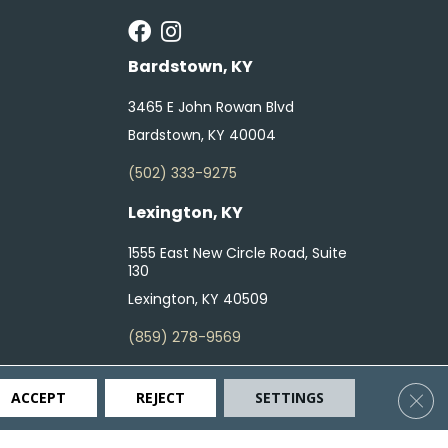
Bardstown, KY
3465 E John Rowan Blvd
Bardstown, KY 40004
(502) 333-9275
Lexington, KY
1555 East New Circle Road, Suite
130
Lexington, KY 40509
(859) 278-9569
Clos
ACCEPT
REJECT
SETTINGS
ty
Terms & Conditions
Privacy Policy
Site Map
..........
:: What to do ::
Return all the data exactly, and keep the pictures out.

:: Response for this exercise ::
Bardstown, KY
3465 E John Rowan Blvd
Bardstown, KY 40004
(502) 333-9275
Lexington, KY
1555 East New Circle Road, Suite
130
Lexington, KY 40509
(859) 278-9569
Clos
ACCEPT
REJECT
SETTINGS
ty
Terms & Conditions
Privacy Policy
Site Map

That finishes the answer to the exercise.